SAWT BEIRUT INTERNATIONAL

| 30 April 2024, Tuesday |

WHO, UNICEF launch Afghan polio vaccine campaign with Taliban backing

On Monday, the World Health Organization (WHO) and the United Nations Children’s Agency (UNICEF) launched the first statewide polio vaccination campaign in three years in Afghanistan.

The National Emergency Operations Coordinator for the polio program at Afghanistan’s health ministry, Naikwali Shah Momim, told Reuters that the campaign had begun in several parts of the country on Monday, but that there were significant challenges, including a dearth of trained personnel.

The effort, which aims to reach over 3 million children, has obtained Taliban support, allowing teams to reach children in previously unreachable sections of the nation, according to the WHO.

“The urgency with which the Taliban leadership wants the polio campaign to proceed demonstrates a joint commitment to maintain the health system and restart essential immunizations to avert further outbreaks of preventable diseases,” said Ahmed Al Mandhari, WHO Regional Director for the Eastern Mediterranean, in a statement.

However, Momim said that more training was needed for teams in remote areas, so the programme would initially start in places such as Kabul.

Afghanistan and neighboring Pakistan are the last countries in the world with endemic polio, an incurable and highly infectious disease transmitted through sewage that can cause crippling paralysis in young children.

Polio has been virtually eliminated globally through a decades-long inoculation drive. But insecurity, inaccessible terrain, mass displacement and suspicion of outside interference have hampered mass vaccination in Afghanistan and some areas of Pakistan.

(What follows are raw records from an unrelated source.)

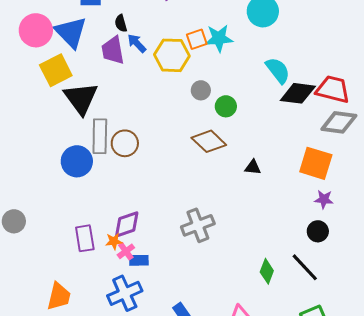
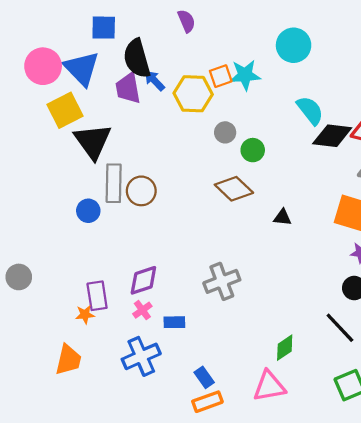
black semicircle: (121, 23) -> (137, 58), size x2.0
blue circle: (77, 161) -> (88, 211), size x0.7
orange star: (114, 241) -> (85, 315), moved
blue rectangle: (139, 260) -> (174, 322), moved
green diamond: (267, 271) -> (285, 348), moved, turned 35

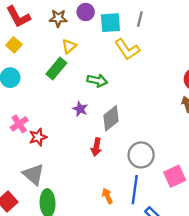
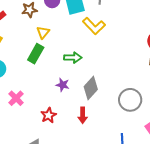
pink cross: (19, 124) -> (16, 98), moved
red star: (38, 137) -> (49, 115), moved
gray circle: (141, 155) -> (130, 100), moved

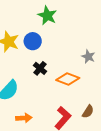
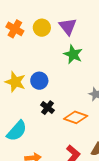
green star: (47, 16) -> (73, 54), moved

Several polio workers have been killed by gunmen in eastern Afghanistan this year, though it was not clear who was behind the attacks.

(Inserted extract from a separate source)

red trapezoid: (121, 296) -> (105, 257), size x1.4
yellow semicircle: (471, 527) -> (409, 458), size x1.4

According to WHO figures compiled before the collapse of the Western-backed government in August, there was one reported case of the one wild poliovirus type 1 (WPV1) in Afghanistan in 2021, compared with 56 in 2020.

Until the disease is eliminated completely, it remains a threat to human health in all countries, especially those with vulnerable health systems because of the risk of importing the disease, according to health experts.